Но, по-видимому, и в закованной в железо груди таилась искорка сочувствия человеческому горю, потому что вместо того, чтобы ударить копьем по щиту в знак тревоги, он отвел Виниция в сторону и сказал:
— Господин, вернись домой. Я тебя узнал, но буду молчать, не желая губить тебя. Пропустить не могу, поэтому уходи, и пусть боги пошлют тебе утешение.
— Ты не можешь пропустить меня, так позволь остаться здесь и увидеть тех, кого будут выводить из тюрьмы.
— Приказа, запрещающего мне это, нет, — ответил Сцевин.
Виниций встал у ворот и ждал, когда начнут выводить осужденных. Наконец около полуночи широко раскрылись ворота тюрьмы и показалась толпа узников — мужчин, женщин и детей, окруженная преторианцами. Ночь была светлая, наступило полнолуние, — Виниций ясно видел не только фигуры несчастных, но и лица их. Они пошли парами, длинной, зловещей вереницей, среди тишины, нарушаемой бряцанием оружия. Их было столько, что, по-видимому, подземелья остались пустыми.
В хвосте шествия Виниций ясно увидел лекаря Главка. Ни Лигии, ни Урса не было среди осужденных.
XIX
С наступлением вечера волны народа стали заливать сады цезаря. Празднично одетая, увенчанная, поющая, веселая и уже пьяная толпа шла смотреть на новое, великолепное зрелище. Крики 'Semaxii! Sarmentitii!' (так называлась казнь через сожжение) разносились по всему Риму. В городе и раньше видели людей, которых сжигали на столбах, но никогда еще не было столь большого количества осужденных. Цезарь и Тигеллин хотели покончить с христианами и вместе с тем уничтожить заразу, которая из тюрем распространялась по городу. Велено было очистить все подземелья, оставили всего лишь несколько десятков, предназначенных для конца игр.

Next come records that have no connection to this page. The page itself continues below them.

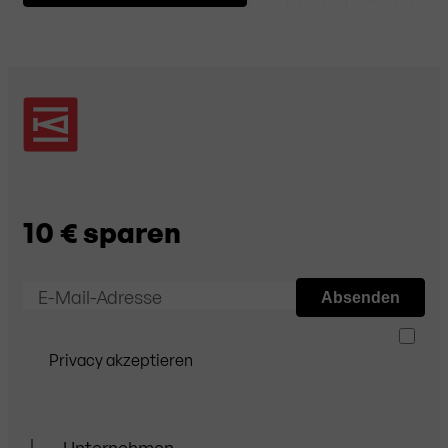
10 € sparen
E-Mail-Adresse
Absenden
Privacy akzeptieren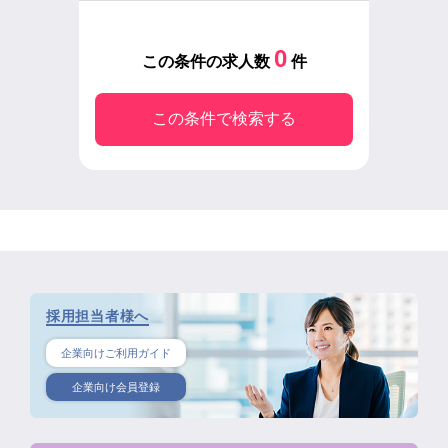
0
この条件の求人数
件
この条件で検索する
採用担当者様へ
企業向けご利用ガイド
企業向け会員登録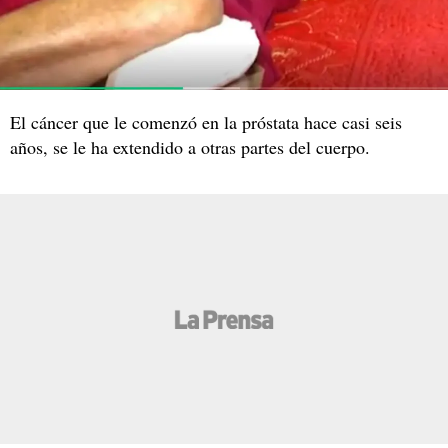
El cáncer que le comenzó en la próstata hace casi seis
años, se le ha extendido a otras partes del cuerpo.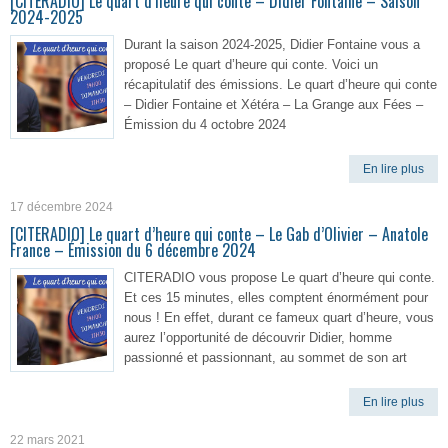
[CITERADIO] Le quart d’heure qui conte – Didier Fontaine – Saison
2024-2025
Durant la saison 2024-2025, Didier Fontaine vous a
proposé Le quart d’heure qui conte. Voici un
récapitulatif des émissions. Le quart d’heure qui conte
– Didier Fontaine et Xétéra – La Grange aux Fées –
Émission du 4 octobre 2024
En lire plus
17 décembre 2024
[CITERADIO] Le quart d’heure qui conte – Le Gab d’Olivier – Anatole
France – Émission du 6 décembre 2024
CITERADIO vous propose Le quart d’heure qui conte.
Et ces 15 minutes, elles comptent énormément pour
nous ! En effet, durant ce fameux quart d’heure, vous
aurez l’opportunité de découvrir Didier, homme
passionné et passionnant, au sommet de son art
En lire plus
22 mars 2021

Поэтому толпа, вливавшаяся в сады цезаря, была изумлена. Все главные аллеи и боковые, пролегавшие в глубине, вокруг лужаек и прудов, были уставлены столбами, к которым привязывали христиан. С более возвышенных мест, где вида не заслоняли деревья, можно было видеть длинные ряды столбов с привязанными к ним людьми, украшенные цветами и вьющимися растениями; столбы разбегались во все стороны и ближайшие казались мачтами кораблей, а дальние похожи были на увитые зеленью тирсы [65], воткнутые в землю. Количество жертв превзошло все ожидания народа. Можно было подумать, что целое племя привязали к столбам для забавы цезаря и Рима. Толпы останавливались перед отдельными осужденными, если их интересовал вид, возраст или пол жертвы, рассматривали лицо, цветы, гирлянды плюща и трогались дальше, невольно задавая себе вопрос: 'Неужели обнаружено столь большое число поджигателей и как могли сжечь Рим дети?' И недоумение постепенно переходило в тревогу.
Наступала ночь, на небе блеснули первые звезды. Тогда у каждого столба встал раб с пылающим факелом в руке, и когда звук трубы прокатился по садам, возвещая начало зрелища, они коснулись факелами столбов.
Скрытая под цветами солома, обильно политая смолой, мгновенно вспыхнула ярким пламенем, которое усиливалось с каждой минутой и поднималось кверху, охватывая ноги осужденных.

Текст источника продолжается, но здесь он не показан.